▶ [YOUR OBJECTIVE]
The data should be transcribed in its entirety, word for word.

━━━ EXERCISE DATA

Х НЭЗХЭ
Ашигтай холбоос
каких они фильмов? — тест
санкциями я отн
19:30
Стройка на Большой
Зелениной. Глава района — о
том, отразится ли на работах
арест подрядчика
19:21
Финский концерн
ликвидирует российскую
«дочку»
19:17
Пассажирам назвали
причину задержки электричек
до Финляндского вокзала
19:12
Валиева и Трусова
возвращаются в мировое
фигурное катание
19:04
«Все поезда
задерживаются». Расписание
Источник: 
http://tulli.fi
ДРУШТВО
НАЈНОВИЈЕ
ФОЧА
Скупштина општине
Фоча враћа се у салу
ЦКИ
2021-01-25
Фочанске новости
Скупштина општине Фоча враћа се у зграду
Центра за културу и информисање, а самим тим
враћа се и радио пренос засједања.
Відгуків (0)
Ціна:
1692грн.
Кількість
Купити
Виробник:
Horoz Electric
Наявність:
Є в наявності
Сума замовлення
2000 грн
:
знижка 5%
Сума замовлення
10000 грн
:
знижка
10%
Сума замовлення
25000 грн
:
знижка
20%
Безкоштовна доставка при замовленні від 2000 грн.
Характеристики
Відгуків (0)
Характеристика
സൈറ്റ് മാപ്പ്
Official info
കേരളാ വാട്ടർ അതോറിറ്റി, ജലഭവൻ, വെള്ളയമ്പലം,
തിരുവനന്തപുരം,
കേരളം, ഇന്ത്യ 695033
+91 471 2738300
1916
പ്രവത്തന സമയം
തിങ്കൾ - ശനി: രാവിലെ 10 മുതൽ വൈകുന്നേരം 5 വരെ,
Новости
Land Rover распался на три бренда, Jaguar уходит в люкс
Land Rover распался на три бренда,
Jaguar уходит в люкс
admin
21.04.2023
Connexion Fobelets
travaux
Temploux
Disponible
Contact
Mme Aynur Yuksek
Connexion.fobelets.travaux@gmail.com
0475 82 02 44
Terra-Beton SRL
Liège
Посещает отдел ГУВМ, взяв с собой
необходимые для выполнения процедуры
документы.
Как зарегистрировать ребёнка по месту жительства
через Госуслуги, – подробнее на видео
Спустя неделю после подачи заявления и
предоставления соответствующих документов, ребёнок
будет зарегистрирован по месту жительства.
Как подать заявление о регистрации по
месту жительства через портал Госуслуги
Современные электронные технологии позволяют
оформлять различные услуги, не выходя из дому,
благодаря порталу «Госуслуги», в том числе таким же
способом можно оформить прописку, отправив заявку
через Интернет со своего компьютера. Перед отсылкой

━━━━━━

▶ [RESPONSE TO THE EXERCISE]
Х НЭЗХЭ
Ашигтай холбоос
каких они фильмов? — тест
санкциями я отн
19:30
Стройка на Большой
Зелениной. Глава района — о
том, отразится ли на работах
арест подрядчика
19:21
Финский концерн
ликвидирует российскую
«дочку»
19:17
Пассажирам назвали
причину задержки электричек
до Финляндского вокзала
19:12
Валиева и Трусова
возвращаются в мировое
фигурное катание
19:04
«Все поезда
задерживаются». Расписание
Источник: 
http://tulli.fi
ДРУШТВО
НАЈНОВИЈЕ
ФОЧА
Скупштина општине
Фоча враћа се у салу
ЦКИ
2021-01-25
Фочанске новости
Скупштина општине Фоча враћа се у зграду
Центра за културу и информисање, а самим тим
враћа се и радио пренос засједања.
Відгуків (0)
Ціна:
1692грн.
Кількість
Купити
Виробник:
Horoz Electric
Наявність:
Є в наявності
Сума замовлення
2000 грн
:
знижка 5%
Сума замовлення
10000 грн
:
знижка
10%
Сума замовлення
25000 грн
:
знижка
20%
Безкоштовна доставка при замовленні від 2000 грн.
Характеристики
Відгуків (0)
Характеристика
സൈറ്റ് മാപ്പ്
Official info
കേരളാ വാട്ടർ അതോറിറ്റി, ജലഭവൻ, വെള്ളയമ്പലം,
തിരുവനന്തപുരം,
കേരളം, ഇന്ത്യ 695033
+91 471 2738300
1916
പ്രവത്തന സമയം
തിങ്കൾ - ശനി: രാവിലെ 10 മുതൽ വൈകുന്നേരം 5 വരെ,
Новости
Land Rover распался на три бренда, Jaguar уходит в люкс
Land Rover распался на три бренда,
Jaguar уходит в люкс
admin
21.04.2023
Connexion Fobelets
travaux
Temploux
Disponible
Contact
Mme Aynur Yuksek
Connexion.fobelets.travaux@gmail.com
0475 82 02 44
Terra-Beton SRL
Liège
Посещает отдел ГУВМ, взяв с собой
необходимые для выполнения процедуры
документы.
Как зарегистрировать ребёнка по месту жительства
через Госуслуги, – подробнее на видео
Спустя неделю после подачи заявления и
предоставления соответствующих документов, ребёнок
будет зарегистрирован по месту жительства.
Как подать заявление о регистрации по
месту жительства через портал Госуслуги
Современные электронные технологии позволяют
оформлять различные услуги, не выходя из дому,
благодаря порталу «Госуслуги», в том числе таким же
способом можно оформить прописку, отправив заявку
через Интернет со своего компьютера. Перед отсылкой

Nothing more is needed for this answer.